About 40 per cent of those who seek treatment at Winnipeg hospital emergency departments or urgent care centres could receive care elsewhere.

That’s the assertion the Manitoba government is making — a statement that’s been popping up on radio ads and elsewhere in recent weeks. It implies about four in 10 people who show up at ERs or urgent care shouldn’t be there, and could get care at a walk-in clinic or a family doctor’s office.

The claim is grossly inaccurate, for a number of reasons.

The 40 per cent figure comes from data compiled by the Winnipeg Regional Health Authority. According to the WRHA, an average of 38 per cent of patients presenting at ERs and urgent care centres between April 1 and Dec. 31, 2022, were triaged as Level 4 or 5.

Those are patients with the least-urgent needs, based on the Canadian Triage Acuity Scale (1 and 2 being most urgent). Government claims all those patients could have received care at a walk-in clinic or doctor’s office.

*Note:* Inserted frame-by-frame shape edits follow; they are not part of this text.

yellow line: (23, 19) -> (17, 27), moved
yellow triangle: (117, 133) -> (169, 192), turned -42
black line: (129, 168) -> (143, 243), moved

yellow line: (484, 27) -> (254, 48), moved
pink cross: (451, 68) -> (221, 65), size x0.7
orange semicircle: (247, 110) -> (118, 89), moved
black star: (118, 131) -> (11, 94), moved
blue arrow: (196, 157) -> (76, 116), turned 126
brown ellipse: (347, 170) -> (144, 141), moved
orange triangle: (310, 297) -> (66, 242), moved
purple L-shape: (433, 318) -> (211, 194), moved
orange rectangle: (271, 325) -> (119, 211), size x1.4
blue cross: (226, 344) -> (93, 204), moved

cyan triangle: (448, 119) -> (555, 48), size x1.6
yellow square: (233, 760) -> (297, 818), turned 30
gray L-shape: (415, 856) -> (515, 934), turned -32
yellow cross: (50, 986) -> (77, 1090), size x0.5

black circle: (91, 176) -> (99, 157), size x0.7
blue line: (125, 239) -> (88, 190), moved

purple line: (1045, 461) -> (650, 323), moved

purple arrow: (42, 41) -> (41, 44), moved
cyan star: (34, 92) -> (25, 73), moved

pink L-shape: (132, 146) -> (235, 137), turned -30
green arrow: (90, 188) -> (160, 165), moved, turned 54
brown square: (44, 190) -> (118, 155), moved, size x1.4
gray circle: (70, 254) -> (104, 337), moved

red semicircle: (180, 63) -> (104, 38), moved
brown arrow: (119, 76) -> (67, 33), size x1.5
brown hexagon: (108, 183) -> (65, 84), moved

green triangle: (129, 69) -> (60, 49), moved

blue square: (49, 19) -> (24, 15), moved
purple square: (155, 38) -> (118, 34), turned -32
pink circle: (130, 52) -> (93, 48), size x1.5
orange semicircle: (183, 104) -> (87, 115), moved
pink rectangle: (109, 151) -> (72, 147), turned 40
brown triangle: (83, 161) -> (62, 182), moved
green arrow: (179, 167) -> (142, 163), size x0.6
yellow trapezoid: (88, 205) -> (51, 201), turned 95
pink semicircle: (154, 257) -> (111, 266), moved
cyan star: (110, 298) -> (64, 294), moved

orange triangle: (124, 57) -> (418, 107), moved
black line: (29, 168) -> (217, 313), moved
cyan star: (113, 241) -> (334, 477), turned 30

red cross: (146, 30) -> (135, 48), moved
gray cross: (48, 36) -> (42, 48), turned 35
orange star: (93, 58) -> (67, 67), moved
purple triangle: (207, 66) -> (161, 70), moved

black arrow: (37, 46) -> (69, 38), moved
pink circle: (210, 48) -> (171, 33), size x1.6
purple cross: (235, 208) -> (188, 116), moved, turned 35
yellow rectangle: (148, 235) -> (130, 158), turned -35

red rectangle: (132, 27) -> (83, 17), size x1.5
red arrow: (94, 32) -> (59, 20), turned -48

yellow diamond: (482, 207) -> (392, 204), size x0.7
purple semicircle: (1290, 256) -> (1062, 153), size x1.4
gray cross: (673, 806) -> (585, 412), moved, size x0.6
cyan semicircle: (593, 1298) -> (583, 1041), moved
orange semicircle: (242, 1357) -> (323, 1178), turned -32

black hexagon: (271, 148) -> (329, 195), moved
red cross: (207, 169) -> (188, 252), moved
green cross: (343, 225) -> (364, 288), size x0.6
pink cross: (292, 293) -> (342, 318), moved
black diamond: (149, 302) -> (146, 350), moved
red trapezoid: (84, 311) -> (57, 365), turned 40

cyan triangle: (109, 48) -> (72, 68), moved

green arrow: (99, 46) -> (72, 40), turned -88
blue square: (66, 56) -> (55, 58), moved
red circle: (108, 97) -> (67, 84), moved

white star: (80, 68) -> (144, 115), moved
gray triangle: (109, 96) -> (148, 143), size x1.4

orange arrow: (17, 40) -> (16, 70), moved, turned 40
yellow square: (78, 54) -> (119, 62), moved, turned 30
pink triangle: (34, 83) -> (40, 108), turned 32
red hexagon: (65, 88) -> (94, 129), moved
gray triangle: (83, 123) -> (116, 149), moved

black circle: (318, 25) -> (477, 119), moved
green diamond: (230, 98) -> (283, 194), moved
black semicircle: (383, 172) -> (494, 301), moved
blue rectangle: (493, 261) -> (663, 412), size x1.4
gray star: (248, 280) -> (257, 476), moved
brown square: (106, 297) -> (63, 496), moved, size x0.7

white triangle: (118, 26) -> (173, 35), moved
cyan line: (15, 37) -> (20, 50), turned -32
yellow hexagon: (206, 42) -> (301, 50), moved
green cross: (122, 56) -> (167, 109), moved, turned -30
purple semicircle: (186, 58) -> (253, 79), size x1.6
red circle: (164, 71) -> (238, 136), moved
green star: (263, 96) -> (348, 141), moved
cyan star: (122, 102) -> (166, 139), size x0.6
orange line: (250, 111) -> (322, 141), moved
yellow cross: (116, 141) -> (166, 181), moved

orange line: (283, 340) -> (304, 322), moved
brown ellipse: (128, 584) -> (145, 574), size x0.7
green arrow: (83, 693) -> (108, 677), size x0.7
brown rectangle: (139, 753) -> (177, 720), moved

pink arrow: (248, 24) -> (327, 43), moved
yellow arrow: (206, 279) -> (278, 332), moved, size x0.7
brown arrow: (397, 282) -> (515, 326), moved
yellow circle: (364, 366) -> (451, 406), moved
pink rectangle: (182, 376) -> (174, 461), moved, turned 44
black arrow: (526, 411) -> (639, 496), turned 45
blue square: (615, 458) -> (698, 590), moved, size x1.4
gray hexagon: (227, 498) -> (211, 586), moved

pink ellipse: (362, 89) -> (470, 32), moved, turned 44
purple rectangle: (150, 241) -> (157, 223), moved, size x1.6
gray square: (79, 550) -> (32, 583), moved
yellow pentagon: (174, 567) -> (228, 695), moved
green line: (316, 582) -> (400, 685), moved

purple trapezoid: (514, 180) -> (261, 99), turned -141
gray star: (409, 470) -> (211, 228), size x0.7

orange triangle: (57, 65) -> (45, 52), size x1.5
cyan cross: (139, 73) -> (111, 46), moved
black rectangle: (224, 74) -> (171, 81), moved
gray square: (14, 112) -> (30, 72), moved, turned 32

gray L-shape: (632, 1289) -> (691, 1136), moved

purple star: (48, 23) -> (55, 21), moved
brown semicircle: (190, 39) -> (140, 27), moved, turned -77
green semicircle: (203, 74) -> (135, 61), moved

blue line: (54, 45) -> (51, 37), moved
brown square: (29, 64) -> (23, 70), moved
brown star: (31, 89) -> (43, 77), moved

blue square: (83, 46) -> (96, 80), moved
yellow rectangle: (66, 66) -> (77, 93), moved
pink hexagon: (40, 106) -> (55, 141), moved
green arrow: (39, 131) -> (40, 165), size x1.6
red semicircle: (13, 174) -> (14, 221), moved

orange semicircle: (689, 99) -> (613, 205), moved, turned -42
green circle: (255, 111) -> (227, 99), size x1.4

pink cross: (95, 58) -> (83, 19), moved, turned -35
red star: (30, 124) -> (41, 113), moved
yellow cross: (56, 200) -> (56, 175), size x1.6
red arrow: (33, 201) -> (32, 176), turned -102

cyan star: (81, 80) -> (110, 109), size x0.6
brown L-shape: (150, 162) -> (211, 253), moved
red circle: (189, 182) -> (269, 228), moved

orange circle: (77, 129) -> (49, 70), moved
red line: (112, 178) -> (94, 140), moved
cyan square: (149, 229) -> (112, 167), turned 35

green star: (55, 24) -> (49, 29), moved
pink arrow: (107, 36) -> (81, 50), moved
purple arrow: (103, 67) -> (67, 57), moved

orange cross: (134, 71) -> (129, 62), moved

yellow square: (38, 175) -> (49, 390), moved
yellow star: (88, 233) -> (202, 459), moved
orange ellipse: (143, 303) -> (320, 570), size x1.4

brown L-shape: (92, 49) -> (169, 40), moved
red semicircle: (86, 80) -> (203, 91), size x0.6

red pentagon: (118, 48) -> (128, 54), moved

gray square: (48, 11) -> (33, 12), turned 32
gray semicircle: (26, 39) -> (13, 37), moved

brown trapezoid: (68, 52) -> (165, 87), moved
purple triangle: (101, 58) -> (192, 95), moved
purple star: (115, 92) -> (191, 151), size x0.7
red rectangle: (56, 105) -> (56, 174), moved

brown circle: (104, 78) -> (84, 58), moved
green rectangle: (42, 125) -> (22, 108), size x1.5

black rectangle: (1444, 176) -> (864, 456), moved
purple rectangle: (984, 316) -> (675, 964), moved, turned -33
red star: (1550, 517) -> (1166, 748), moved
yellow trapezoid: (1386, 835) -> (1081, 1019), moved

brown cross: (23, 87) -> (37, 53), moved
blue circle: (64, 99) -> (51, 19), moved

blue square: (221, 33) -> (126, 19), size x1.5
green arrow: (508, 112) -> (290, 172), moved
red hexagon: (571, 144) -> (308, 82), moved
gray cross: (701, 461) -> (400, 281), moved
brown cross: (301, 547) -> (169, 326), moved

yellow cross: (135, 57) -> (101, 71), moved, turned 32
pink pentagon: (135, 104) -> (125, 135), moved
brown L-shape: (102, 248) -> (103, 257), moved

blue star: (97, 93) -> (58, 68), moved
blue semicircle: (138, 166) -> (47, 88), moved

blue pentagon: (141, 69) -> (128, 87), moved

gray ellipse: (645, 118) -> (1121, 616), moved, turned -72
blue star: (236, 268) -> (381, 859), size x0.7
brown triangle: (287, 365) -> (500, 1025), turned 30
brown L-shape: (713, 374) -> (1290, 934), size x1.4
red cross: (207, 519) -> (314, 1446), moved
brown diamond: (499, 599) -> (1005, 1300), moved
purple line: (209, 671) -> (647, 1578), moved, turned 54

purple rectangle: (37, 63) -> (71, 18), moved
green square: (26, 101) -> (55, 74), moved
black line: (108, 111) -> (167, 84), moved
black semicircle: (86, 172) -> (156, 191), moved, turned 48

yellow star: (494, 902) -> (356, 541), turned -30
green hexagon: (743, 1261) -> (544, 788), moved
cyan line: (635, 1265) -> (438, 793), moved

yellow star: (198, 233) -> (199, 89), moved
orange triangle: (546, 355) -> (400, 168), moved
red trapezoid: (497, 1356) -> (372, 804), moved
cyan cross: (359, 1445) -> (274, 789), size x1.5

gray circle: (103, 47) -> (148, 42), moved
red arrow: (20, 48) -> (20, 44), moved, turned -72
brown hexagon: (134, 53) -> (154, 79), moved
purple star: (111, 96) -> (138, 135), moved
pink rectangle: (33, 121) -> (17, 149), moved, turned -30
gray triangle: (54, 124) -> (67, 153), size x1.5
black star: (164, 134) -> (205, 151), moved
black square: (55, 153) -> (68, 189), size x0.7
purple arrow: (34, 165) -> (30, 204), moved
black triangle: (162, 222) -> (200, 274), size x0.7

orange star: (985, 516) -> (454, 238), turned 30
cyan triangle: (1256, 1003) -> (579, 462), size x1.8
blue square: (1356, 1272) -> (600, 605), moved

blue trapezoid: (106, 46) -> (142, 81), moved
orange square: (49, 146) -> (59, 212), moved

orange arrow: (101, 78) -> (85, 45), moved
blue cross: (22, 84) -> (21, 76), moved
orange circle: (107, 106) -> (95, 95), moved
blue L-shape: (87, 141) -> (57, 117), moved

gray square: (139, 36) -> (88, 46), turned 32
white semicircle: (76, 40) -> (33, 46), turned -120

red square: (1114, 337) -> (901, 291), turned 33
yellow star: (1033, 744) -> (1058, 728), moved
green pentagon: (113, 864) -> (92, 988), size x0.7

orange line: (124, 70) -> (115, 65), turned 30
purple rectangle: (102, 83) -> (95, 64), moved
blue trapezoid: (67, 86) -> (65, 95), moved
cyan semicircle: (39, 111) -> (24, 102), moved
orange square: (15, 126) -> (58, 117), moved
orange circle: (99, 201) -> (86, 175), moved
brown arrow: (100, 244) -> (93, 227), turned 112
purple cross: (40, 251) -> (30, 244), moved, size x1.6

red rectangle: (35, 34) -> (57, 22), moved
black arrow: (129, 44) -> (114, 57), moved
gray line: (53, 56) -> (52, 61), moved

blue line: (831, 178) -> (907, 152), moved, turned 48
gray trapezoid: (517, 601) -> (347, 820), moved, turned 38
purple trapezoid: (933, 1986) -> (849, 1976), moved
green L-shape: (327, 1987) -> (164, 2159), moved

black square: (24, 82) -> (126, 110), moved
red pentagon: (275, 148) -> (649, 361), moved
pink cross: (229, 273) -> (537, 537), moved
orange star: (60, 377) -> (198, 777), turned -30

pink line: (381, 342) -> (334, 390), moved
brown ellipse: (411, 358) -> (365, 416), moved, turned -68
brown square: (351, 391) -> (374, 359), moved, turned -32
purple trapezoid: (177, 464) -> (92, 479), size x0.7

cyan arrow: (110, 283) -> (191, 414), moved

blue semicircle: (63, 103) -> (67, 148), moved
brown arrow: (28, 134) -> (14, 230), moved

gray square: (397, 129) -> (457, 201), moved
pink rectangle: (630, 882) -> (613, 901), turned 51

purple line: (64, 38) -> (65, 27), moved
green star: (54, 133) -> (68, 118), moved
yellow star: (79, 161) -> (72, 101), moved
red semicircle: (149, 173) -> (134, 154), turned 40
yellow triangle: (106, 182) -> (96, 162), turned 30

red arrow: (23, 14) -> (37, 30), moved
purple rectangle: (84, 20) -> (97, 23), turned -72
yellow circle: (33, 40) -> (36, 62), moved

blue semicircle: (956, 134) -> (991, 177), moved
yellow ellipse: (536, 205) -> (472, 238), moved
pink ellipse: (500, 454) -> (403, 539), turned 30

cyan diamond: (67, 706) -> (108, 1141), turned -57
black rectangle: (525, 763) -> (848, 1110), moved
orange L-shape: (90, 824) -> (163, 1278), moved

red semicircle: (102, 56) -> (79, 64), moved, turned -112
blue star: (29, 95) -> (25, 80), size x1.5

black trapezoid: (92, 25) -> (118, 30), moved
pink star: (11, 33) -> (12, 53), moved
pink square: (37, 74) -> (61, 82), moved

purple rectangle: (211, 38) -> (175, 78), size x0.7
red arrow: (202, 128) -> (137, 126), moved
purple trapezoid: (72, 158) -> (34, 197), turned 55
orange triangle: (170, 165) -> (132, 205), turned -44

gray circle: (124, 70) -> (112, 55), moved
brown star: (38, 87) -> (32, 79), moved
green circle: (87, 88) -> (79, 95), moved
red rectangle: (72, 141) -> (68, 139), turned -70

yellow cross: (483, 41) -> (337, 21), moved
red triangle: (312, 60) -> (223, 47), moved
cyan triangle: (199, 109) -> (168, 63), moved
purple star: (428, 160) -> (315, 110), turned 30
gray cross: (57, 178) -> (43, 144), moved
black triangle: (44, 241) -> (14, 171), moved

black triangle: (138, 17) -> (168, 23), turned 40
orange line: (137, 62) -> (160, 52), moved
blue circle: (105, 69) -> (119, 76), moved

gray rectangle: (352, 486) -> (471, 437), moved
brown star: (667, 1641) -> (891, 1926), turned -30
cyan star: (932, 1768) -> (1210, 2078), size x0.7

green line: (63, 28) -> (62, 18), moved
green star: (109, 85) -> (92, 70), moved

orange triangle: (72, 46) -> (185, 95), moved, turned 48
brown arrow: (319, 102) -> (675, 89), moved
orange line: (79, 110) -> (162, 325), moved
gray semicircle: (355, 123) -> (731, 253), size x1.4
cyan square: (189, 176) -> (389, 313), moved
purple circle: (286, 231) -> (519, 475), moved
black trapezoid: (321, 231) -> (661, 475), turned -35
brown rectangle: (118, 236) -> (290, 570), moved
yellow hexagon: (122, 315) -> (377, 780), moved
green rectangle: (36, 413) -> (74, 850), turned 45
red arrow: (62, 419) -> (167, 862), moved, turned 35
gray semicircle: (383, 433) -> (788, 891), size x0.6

MIKE DEAL / WINNIPEG FREE PRESS FILES

According to the WRHA, an average of 38 per cent of patients presenting at ERs and urgent care centres between April 1 and Dec. 31, 2022, were triaged as Level 4 or 5.

However, missing from the data is an analysis of case files reviewing illness or injury type, acuity, treatment provided, admissions or any other relevant information that would provide insight into whether those patients could have received care elsewhere.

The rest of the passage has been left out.